Никодимка согласно хлопал белесыми ресницами да оттопыривал нижнюю губу.

Кукшин тряс толстыми щеками и мычал что-то про сожженную барскую усадьбу, про царя-батюшку и поругание веры. Что это все, мол, им поделом, за грехи ихние возмездие. Кары небесные за измену и воровство.

– Брешешь, – Грязных в сердцах вдарил по столу палкой, да так, что огурцы с луковицами подскочили, бутыли зазвенели. – Какие кары небесные? Какой барин?! Хрен с ним, небось на водах в эуропеях отмокал, когда самая буча началася. Да и щаз там, не дурак оглобли заворачивать. А что сами виноваты – твоя правда. Вырастили, емтыть, гаденыша.

Когда кончились все злые слова и самогонка, как-то само собой порешили младшего Плуньку наказать по-свойски.

– Мало, видать я его порол, жалел все, – сплюнул Грязных на пол, на затоптанные папиросные окурки. – Дак теперь уж тут розгами не обойдешьси…

С тем поместил за голенище сапога охотничий нож.

Кукшину и Никодмике вручил топор и ухват. Те отнекивались было, да куда там. Пытались было хватать Грязных за рукава да лепетать что-то успокоительное. Но старик не слушал.

Молча вышел Грязных из избы, стуча палкой по крыльцу, стараясь держаться прямо, хлюпая по лужам, двинул по Шувице – искать родную кровиночку.

Кукшин с Никодимом поплелись следом, со своей нелепой инструментарией наперевес, оступаясь да оскальзываясь на разбитой улице.

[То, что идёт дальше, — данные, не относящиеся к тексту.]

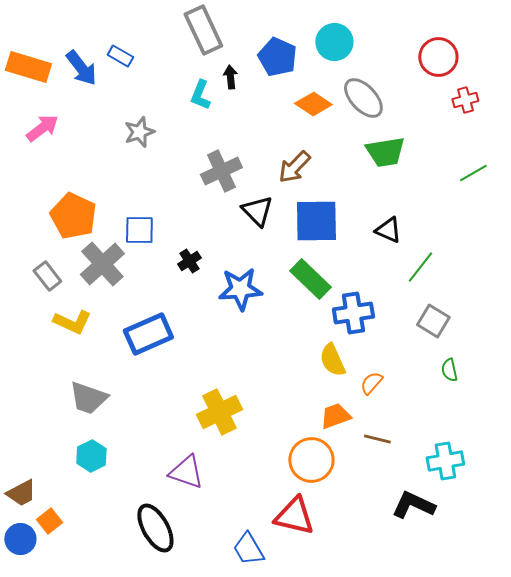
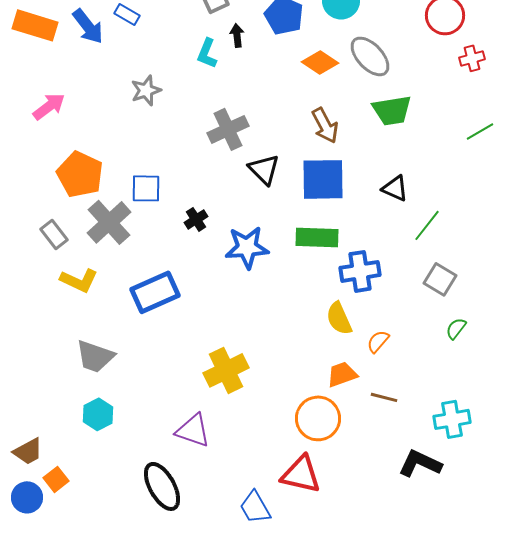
pink arrow: (42, 128) -> (49, 106), moved
brown arrow: (294, 167) -> (325, 125), moved, turned -72
green rectangle: (310, 279) -> (317, 237), turned -42
green semicircle: (449, 370) -> (456, 328), turned 50

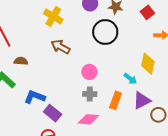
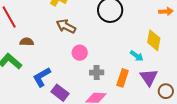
pink circle: (89, 72) -> (80, 53), moved
blue L-shape: (35, 97) -> (42, 77), turned -50
purple triangle: (142, 101) -> (149, 77), turned -36

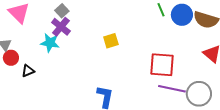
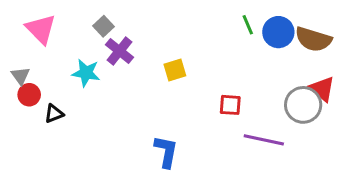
purple cross: (61, 27) -> (120, 51), moved
red square: (162, 65) -> (230, 105), moved, size x0.6
gray circle: (199, 94) -> (303, 105), moved

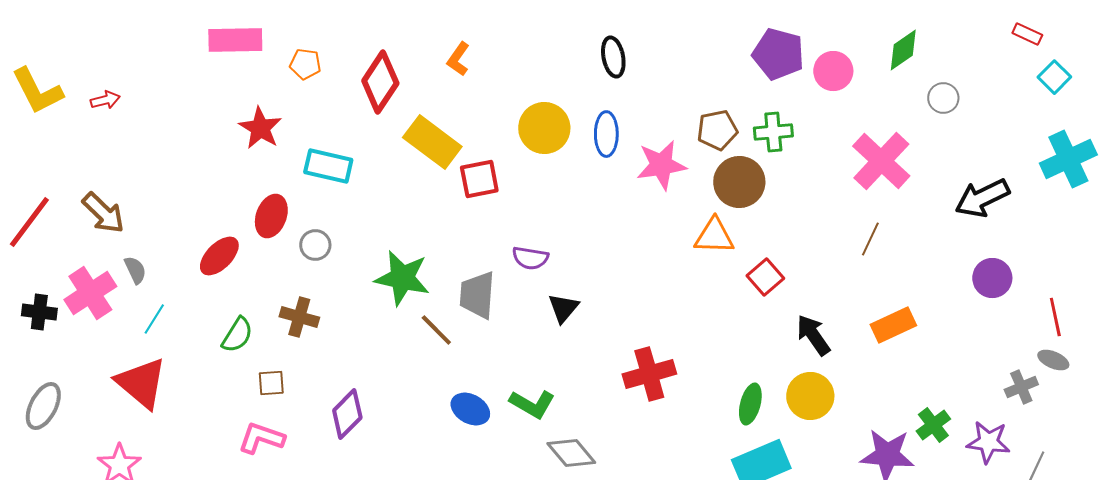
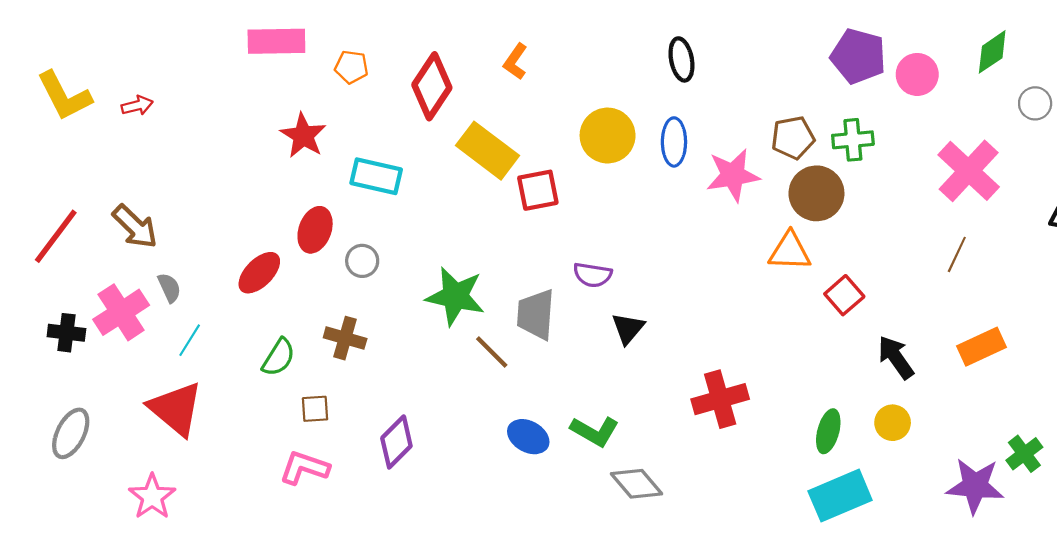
yellow circle: (810, 396) -> (893, 423), size x0.7

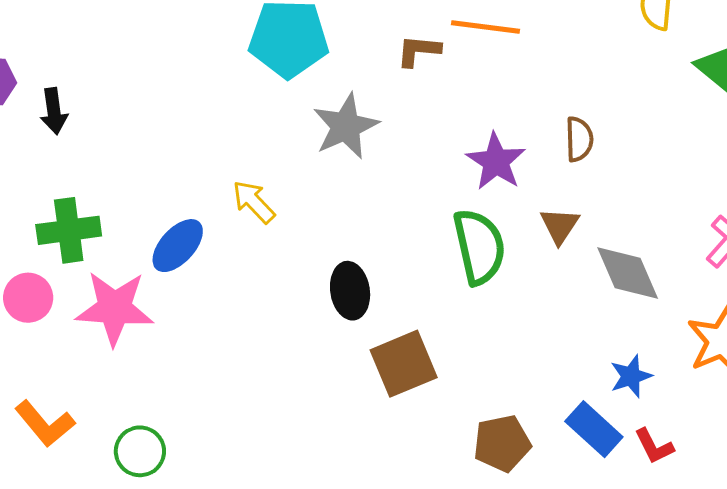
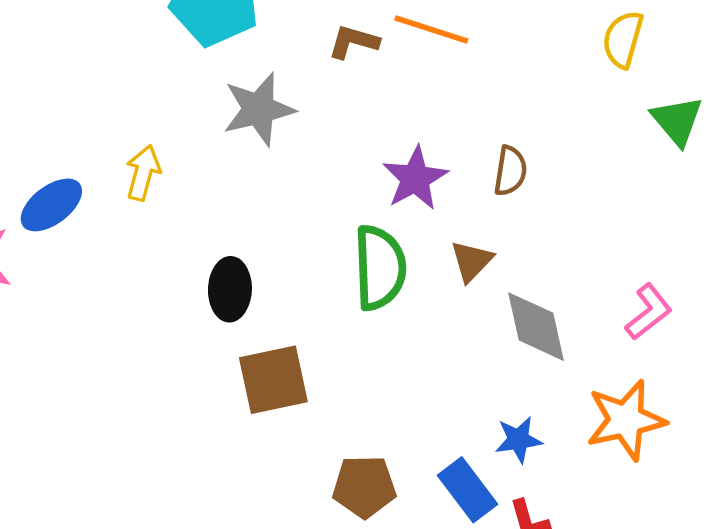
yellow arrow: (254, 202) -> (143, 173), turned 48

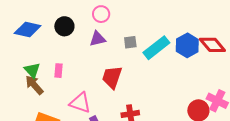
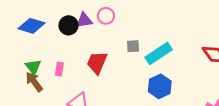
purple triangle: (98, 39) -> (84, 20), moved
blue hexagon: (187, 45) -> (160, 86), moved
red trapezoid: (112, 77) -> (97, 63), moved

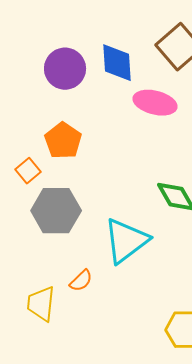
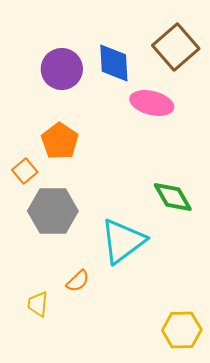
yellow trapezoid: (41, 304) -> (38, 304), size x0.7

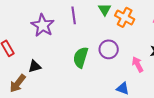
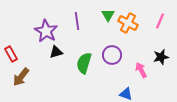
black triangle: (35, 66) -> (56, 52), moved
brown arrow: (18, 83) -> (21, 77), moved

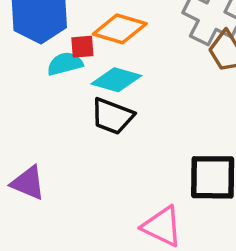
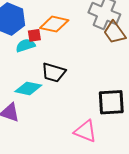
cyan diamond: (116, 80) -> (28, 88), moved

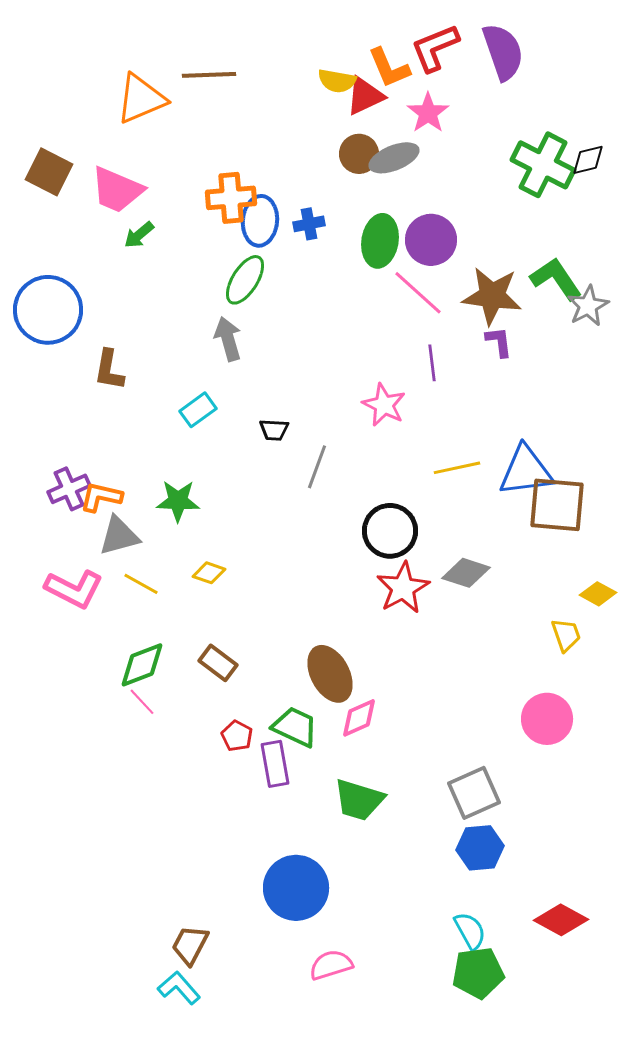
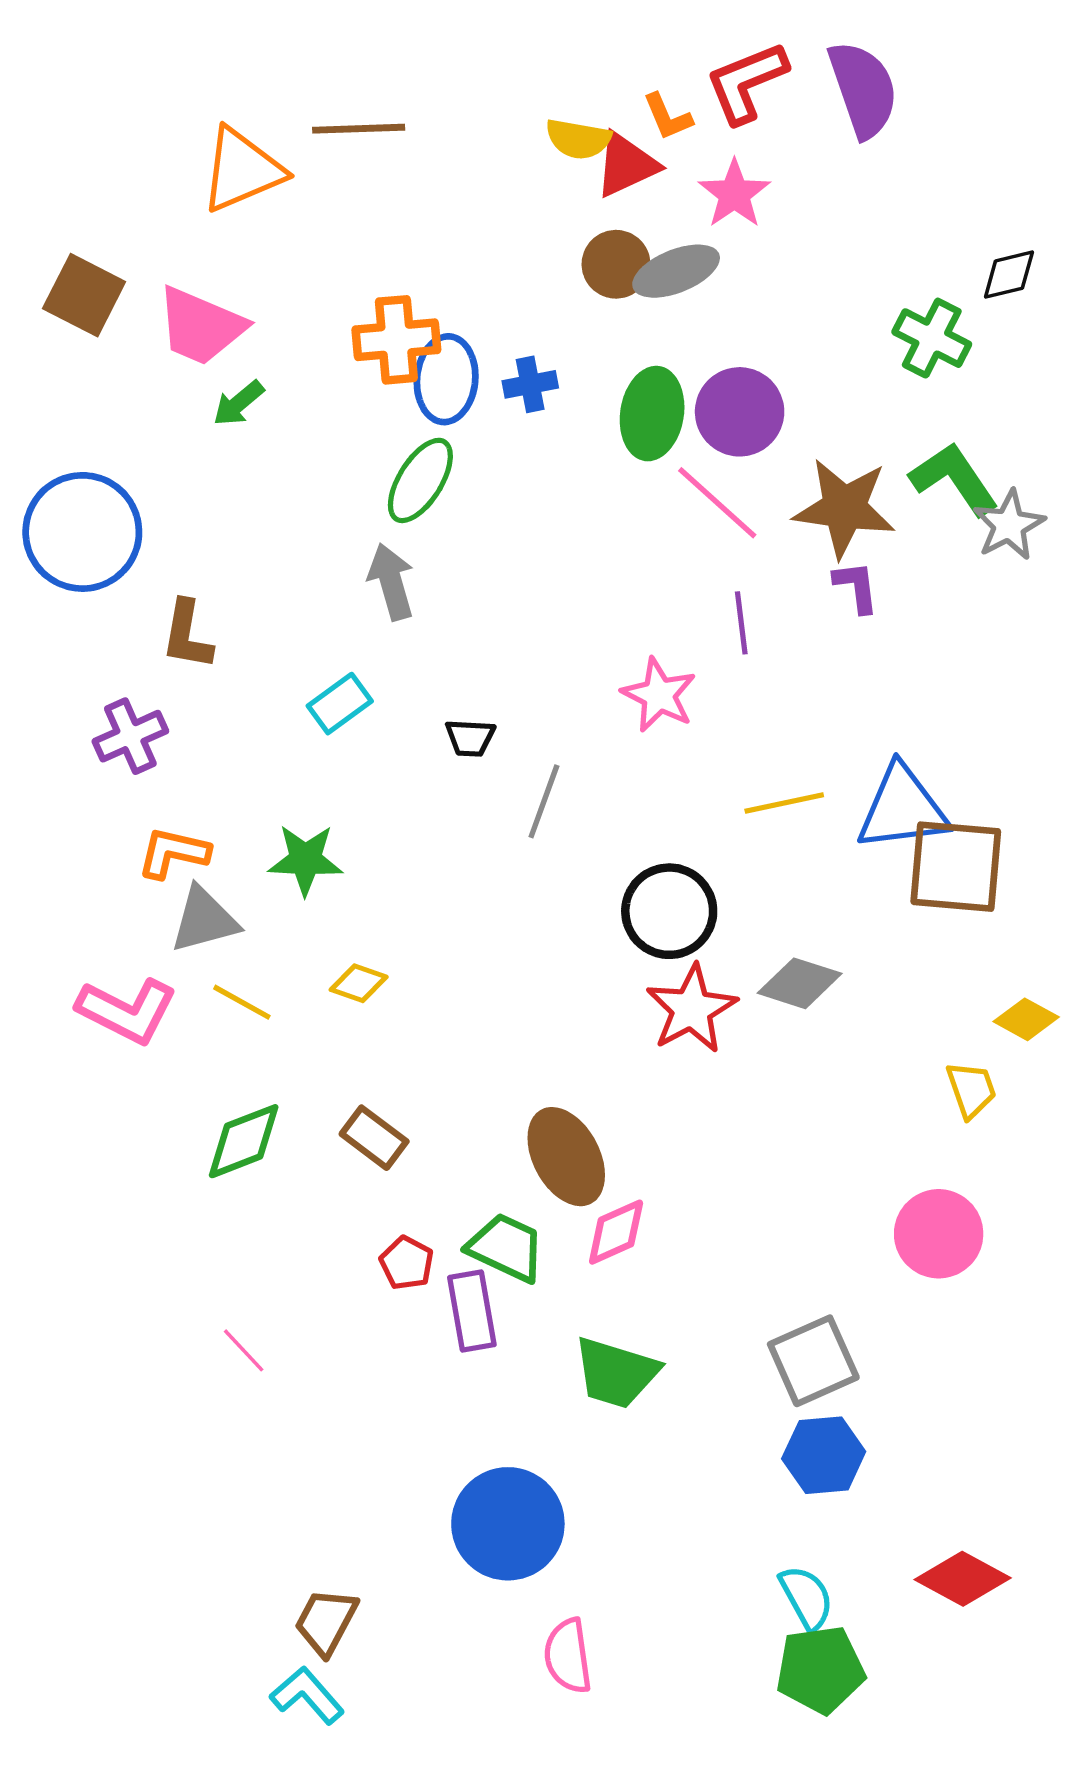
orange L-shape: (389, 68) -> (667, 117), size x0.7
green cross: (543, 165) -> (932, 338), moved, size x0.7
purple cross: (69, 489) -> (130, 736), moved
pink line: (142, 702) -> (244, 1350), moved
pink semicircle: (331, 965) -> (568, 1656), turned -81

Когда процессия поравнялась с сельсоветом, закрытым на амбарный замок «до прояснения», с его ступеней мужиков окликнул Федул, известный шувицкий пьяница и баламут.

– Куда идете-то?

– А вот пионера учить.

Федул, часто двигая кадыком, бутыль прикончил. Присоединился к шествию, опустелую бутыль удобно перехватив грязными пальцами за горлышко.

Дойдя до сыновьего дома, Прохор долго с остервенением стучал по ставням палкой. Наконец открыла Плунькина мать. Глаза на мокром месте, простоволосая, на ногах еле стоит – за дверной косяк ухватилась, шаль оправила кое-как.

Сказывали, как кормильца в уезд забрали, тоже прикладываться начала.

Знамо дело, Медведиха бабка сердечная, первач знатный производит, а просит мало – пей-гуляй, Шувица, горе утоляй, народ православный, чествуй советскую власть.

Невестка на Грязных глянула с привычным злым равнодушием. Мазнула мутным взглядом по его спутникам. Бросила коротко:

– Нет Плуньки. Знать, к Ляхову ушел.

– За клюквой, своеобычно, – навалился на дедово плечо Никодимка, дыша перегаром, – рад услужить деду.

Невестка ушаркала в избу, в темень, дверь со скрипом притворив, будто самый солнечный свет ей опротивел.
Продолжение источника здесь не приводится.